Compromissos Urgentes
Aos Governos: Adotar metas ambiciosas e vinculantes de redução de emissões, cumprir os compromissos financeiros climáticos, implementar políticas de transição justa que não deixem ninguém para trás e assegurar a devida proteção das florestas e de seus povos.
Ao Setor Privado: Alinhar estratégias corporativas aos objetivos climáticos, acelerar a transição energética, eliminar o desmatamento nas cadeias de suprimento e garantir transparência total em práticas de sustentabilidade.
À Sociedade Civil: Manter vigilância sobre compromissos assumidos, encorajar ações concretas e ambiciosas, construir parcerias e movimentos de base para transformação socioambiental.
Ao Setor Educacional: Formar pessoas conscientes e engajadas com o enfrentamento dos problemas ambientais, buscando capacitá-las com competências e habilidades para a garantia de um meio ambiente limpo, saudável e sustentável.
Às Comunidades Religiosas: Educar fiéis e líderes sobre as dimensões espirituais e éticas da crise climática, integrar práticas sustentáveis em suas instituições, e respeitar as crenças autóctones e ancestrais que expressam a integração entre humanidade e natureza.
SOBRE A DECLARAÇÃO
A Declaração do Rio Negro resulta de uma construção colaborativa envolvendo pessoas vinculadas a diversas instituições religiosas, inter-religiosas, da sociedade civil e da academia. Por meio de um processo participativo, o documento foi adotado simbolicamente em Manaus, Amazonas (Brasil), no dia 31 de outubro de 2025, às margens do Rio Negro. A Declaração é um instrumento aberto, disponível para ser utilizado por qualquer pessoa, comunidade ou movimento comprometido com a defesa da vida em todas as suas formas.
O documento fundamenta-se em uma rica tradição de pronunciamentos e perspectivas sobre meio ambiente e clima, incluindo textos religiosos, declarações, encíclicas, convenções, compromissos, relatórios e experiências de numerosas tradições religiosas, espirituais, éticas e culturais.
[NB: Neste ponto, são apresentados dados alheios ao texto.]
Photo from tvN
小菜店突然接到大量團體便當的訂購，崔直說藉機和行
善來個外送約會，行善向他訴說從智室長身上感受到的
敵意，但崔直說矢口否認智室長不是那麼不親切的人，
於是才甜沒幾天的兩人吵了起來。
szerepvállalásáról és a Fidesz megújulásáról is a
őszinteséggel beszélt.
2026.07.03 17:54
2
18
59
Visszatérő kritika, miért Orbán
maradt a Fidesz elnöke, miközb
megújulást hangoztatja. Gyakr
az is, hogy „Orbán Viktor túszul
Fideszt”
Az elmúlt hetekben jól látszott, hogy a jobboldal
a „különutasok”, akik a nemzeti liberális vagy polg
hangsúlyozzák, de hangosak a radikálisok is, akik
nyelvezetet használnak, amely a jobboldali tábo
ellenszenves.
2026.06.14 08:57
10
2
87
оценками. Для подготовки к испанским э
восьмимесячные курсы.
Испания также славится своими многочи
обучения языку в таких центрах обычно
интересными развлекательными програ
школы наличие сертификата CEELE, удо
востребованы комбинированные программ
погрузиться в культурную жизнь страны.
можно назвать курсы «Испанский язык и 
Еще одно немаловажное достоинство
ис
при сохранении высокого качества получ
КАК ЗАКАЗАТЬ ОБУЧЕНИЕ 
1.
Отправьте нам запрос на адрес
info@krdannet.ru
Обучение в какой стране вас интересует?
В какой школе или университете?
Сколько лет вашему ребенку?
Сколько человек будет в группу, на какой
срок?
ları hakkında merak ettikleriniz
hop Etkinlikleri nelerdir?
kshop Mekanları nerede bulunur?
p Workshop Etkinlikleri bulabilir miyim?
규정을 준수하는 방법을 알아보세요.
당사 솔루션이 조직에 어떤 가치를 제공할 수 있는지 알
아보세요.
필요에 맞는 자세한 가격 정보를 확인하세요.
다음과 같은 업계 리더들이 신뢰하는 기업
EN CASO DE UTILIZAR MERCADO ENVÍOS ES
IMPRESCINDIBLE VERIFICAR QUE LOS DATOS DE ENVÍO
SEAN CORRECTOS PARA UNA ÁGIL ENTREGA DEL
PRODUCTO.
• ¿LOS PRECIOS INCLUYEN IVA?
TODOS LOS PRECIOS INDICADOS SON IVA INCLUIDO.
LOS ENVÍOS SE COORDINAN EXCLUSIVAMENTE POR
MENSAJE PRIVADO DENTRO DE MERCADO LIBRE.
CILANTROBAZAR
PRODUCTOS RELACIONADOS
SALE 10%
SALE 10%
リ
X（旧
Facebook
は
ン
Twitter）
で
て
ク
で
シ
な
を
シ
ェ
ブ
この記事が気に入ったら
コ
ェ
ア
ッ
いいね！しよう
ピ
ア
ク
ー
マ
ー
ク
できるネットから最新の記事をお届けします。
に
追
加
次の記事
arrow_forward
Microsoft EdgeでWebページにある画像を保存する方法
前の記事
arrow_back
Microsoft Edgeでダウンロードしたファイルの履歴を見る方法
Entre os movimentos e iniciativas que inspiraram este processo dialógico, destacam-se: Rede Amazonizar, Fórum Inter-religioso do G20 (IF20), Iniciativa Inter-religiosa pelas Florestas Tropicais (IRI), Iniciativa Fé pela Terra, Instituto de Estudos da Religião (ISER) e sua iniciativa Fé no Clima, Associação de Mulheres Indígenas do Alto Rio Negro - Numiã Kurá (AMARN), Instituto Witoto, Programa de Ação Climática do Parlamento das Religiões Mundiais, Tapiri Ecumênico e Inter-religioso, Coordenadoria Ecumênica de Serviço (CESE), iniciativa Fé pela Biodiversidade, Al-Mizan, Pavilhão da Fé, Aliança Evangélica Mundial, Tearfund, Iniciativa das Religiões Unidas (URI), Coordenação das Organizações Indígenas da Amazônia Brasileira (COIAB), Movimento Laudato Si’, Rede Eclesial Pan-Amazônica (REPAM), Comissão de Ecologia Integral da Arquidiocese de Manaus, Articulação Amazônica dos Povos Tradicionais de Matriz Africana (ARATRAMA), Servicio Internacional Cristiano de Solidaridad con los Pueblos de América Latina “Mons. Óscar A. Romero” (SICSAL), Instituto Nacional de Pesquisas da Amazônia (INPA) e Centro Brasileiro de Estudos em Direito e Religião (CEDIRE).